Textural Image-Based Feature Prediction Model for Stochastic Streamflow Synthesis

Abstract

Abstract To address the challenge of obtaining reliable streamflow data for water resource management, this paper develops an encoding scheme to transform a streamflow time series into an 8-bit grayscale image where it is feasible to develop a correlation between neighbouring pixels to reveal patterns that are not easily discernable in traditional time series analysis. To extract relevant information from an encoded streamflow image, a novel textural feature extraction approach has been developed for synthesizing streamflow data. The developed textural feature extraction model can capture the simultaneous correlation in two dimensions of an encoded streamflow image, which is then transformed into the frequency domain using a discrete Fourier transform. The use of the power spectrum of the Fourier coefficients facilitates the synthesis of encoded streamflow images. The effectiveness of the model is evaluated using three case studies across Canada by comparing the properties of synthesized streamflow with the historical streamflow using the structural similarity (SSIM) index.
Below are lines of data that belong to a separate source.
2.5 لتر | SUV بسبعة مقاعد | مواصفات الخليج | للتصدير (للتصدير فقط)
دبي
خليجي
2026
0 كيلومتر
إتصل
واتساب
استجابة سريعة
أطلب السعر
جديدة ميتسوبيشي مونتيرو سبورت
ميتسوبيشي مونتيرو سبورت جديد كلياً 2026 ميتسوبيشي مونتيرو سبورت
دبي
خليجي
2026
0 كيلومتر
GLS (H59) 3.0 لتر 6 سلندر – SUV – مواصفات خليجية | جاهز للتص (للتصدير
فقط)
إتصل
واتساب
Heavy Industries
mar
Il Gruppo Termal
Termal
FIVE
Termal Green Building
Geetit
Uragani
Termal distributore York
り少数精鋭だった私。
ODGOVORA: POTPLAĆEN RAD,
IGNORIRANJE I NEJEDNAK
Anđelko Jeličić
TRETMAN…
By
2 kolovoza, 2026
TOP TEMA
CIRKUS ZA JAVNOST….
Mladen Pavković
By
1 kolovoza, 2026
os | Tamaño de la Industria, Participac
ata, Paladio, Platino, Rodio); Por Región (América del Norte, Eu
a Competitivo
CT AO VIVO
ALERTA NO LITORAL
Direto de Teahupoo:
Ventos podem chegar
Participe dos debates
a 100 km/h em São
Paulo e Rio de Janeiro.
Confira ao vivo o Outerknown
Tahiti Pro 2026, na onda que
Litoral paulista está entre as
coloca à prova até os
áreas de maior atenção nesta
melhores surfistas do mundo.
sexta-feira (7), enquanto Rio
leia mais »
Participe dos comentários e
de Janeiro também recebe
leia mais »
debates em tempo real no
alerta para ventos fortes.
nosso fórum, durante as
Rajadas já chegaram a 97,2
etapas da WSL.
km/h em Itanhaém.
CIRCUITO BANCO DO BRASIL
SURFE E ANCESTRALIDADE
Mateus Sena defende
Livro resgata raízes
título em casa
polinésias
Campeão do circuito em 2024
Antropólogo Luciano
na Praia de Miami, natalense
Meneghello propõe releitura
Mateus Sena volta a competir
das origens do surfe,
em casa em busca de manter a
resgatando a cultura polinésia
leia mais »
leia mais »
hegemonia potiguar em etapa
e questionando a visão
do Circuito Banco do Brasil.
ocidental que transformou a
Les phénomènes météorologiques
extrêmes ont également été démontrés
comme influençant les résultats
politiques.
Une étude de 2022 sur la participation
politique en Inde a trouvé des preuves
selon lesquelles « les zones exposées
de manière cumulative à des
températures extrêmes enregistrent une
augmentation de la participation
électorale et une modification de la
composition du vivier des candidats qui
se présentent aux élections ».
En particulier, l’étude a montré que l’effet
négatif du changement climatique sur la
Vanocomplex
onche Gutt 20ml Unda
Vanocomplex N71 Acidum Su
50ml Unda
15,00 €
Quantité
Results show that the proposed model effectively synthesizes encoded streamflow with high SSIM values for the Fraser, Black, and South Saskatchewan Rivers. The results also affirm that the model reproduces the temporal dependence and correlation structure of the historical streamflow and the average of 30 synthesized realizations up to more than 100 lags. The null hypothesis tests support the conclusion that there is statistically no significant difference between the synthesized monthly streamflow time series and the historical time series. In addition, the entropy-based test also emphasizes that synthesized and historical streamflow are indistinguishable.